Ce très court roman de Tanizaki est de ces textes qui donnent envie, après les avoir lus et relus, de se lancer dans des déclarations du style : "Après avoir lu cela, on peut fermer les yeux et mourir." Exagéré certes, outrancier - surtout pour des lecteurs qui escomptent bien, jusque dans l'Au-delà, continuer à s'adonner à leur passion - et pourtant ...

C'est que, avec ce "Pont Flottant des Songes", titre emprunté au cinquante-quatrième et dernier livre du fameux "Dit du Genji", classique japonais composé au XIème siècle par Shikibu Murasaki et tenu, par beaucoup, pour le premier roman psychologique jamais écrit, Tanizaki atteint à la perfection absolue. Perfection des fils de l'intrigue qui se croisent et s'entrecroisent avec une telle habileté que le lecteur en prend conscience bien trop tard, lorsqu'il n'a plus ni le pouvoir, ni la volonté de se dégager de la toile ainsi tissée, perfection de l'ambiguïté qui, à l'exception du médecin et de la parentèle des protagonistes, caractérise les personnages mis en scène, perfection en fin du réalisme de l'histoire qui nous remet en mémoire l'infinie variété de distorsions et de perversions dont est capable la nature humaine.

Sade aurait dégusté, vénéré, applaudi Tanizaki et cependant, les deux écrivains sont à l'opposé l'un de l'autre, en tous cas quant à la forme. Car, pour l'imagination ...

Dans "Le Pont Flottant des Songes", le narrateur, Otokuni Tadasu, qui a perdu sa mère alors qu'il atteignait ses cinq ans, se voit proposer par son père, quelques années plus tard, de retrouver une nouvelle maman. Jusque là, rien que de très ordinaire jusqu'à ce que le père dise à son fils qu'il doit considérer cette nouvelle mère tout à fait comme la première. D'ailleurs, la jeune femme portera le même prénom que la disparue, Chinu. Elle jouera sur le koto ayant appartenu à la morte. Elle prendra même l'enfant avec elle certains soirs, dans son lit, pour qu'il s'endorme en la têtant, ainsi qu'il en avait plus ou moins l'habitude avec sa mère.

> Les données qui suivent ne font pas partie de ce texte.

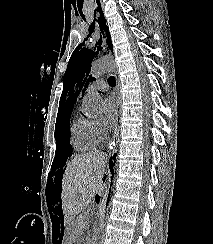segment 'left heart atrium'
<instances>
[{"instance_id": "left-heart-atrium-1", "label": "left heart atrium", "mask_w": 213, "mask_h": 244, "mask_svg": "<svg viewBox=\"0 0 213 244\" xmlns=\"http://www.w3.org/2000/svg\"><path fill=\"white\" fill-rule=\"evenodd\" d=\"M104 107V125L106 128H112L116 123L118 102L112 96L107 97L103 102Z\"/></svg>"}]
</instances>
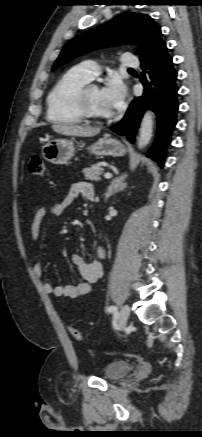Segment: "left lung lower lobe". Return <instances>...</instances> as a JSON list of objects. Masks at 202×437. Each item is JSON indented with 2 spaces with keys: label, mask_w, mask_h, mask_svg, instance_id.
Instances as JSON below:
<instances>
[{
  "label": "left lung lower lobe",
  "mask_w": 202,
  "mask_h": 437,
  "mask_svg": "<svg viewBox=\"0 0 202 437\" xmlns=\"http://www.w3.org/2000/svg\"><path fill=\"white\" fill-rule=\"evenodd\" d=\"M141 68L144 71L140 79L144 86L143 95L132 101L124 118L110 129L121 136L126 135L133 142L144 112L147 109L154 111L157 116V135L147 155L163 167L165 150L176 125L179 90L176 84L177 71L166 43L150 58L141 61Z\"/></svg>",
  "instance_id": "1"
}]
</instances>
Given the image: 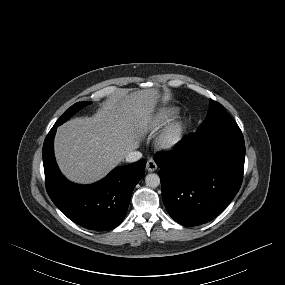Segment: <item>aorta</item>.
<instances>
[{"instance_id":"aorta-1","label":"aorta","mask_w":285,"mask_h":285,"mask_svg":"<svg viewBox=\"0 0 285 285\" xmlns=\"http://www.w3.org/2000/svg\"><path fill=\"white\" fill-rule=\"evenodd\" d=\"M145 183L151 188H156L160 185V177L157 174L150 173L146 176Z\"/></svg>"}]
</instances>
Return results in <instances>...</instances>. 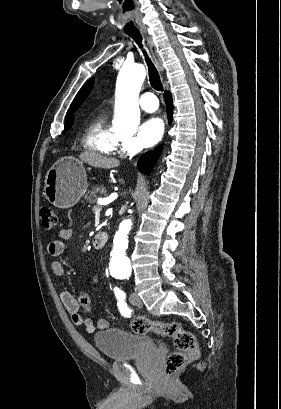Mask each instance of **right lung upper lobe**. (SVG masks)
<instances>
[{"label": "right lung upper lobe", "mask_w": 281, "mask_h": 409, "mask_svg": "<svg viewBox=\"0 0 281 409\" xmlns=\"http://www.w3.org/2000/svg\"><path fill=\"white\" fill-rule=\"evenodd\" d=\"M73 120H74L73 117L71 116V114L68 111L67 115H66V119H65V125H72Z\"/></svg>", "instance_id": "cb5924a9"}]
</instances>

Ainsi s'écoulent les années. Tadasu grandit, son père et sa belle-mère avancent en âge mais leur harmonie est parfaite. le jeune homme n'a jamais oublié celle qui l'avait mis au monde, ce n'était d'ailleurs pas le but recherché, bien au contraire - son père l'en avait prévenu. En fait, on dirait que les deux femmes, la morte et la vivante, ont fusionné. Tout simplement et tout comme le souhaitait le maître de maison, de très loin le personnage le plus ambigu et le plus énigmatique du livre.

Bien entendu, les choses ne vont pas s'en tenir là. Inexorable, de détail infime en petite phrase délicate, de retour sur un paragraphe qui fait hésiter la compréhension en explication claire volontairement donnée, le texte progresse vers une fin que le lecteur, fasciné, hypnotisé comme toujours par la puissance et la complexité du génie de Tanizaki, ne cesse d'entrevoir depuis à peu près le premier tiers du livre et qu'il accepte avec reconnaissance, comblé par cette nouvelle et lumineuse démonstration de la subtilité d'un esprit qui a bien peu d'égaux dans la littérature occidentale.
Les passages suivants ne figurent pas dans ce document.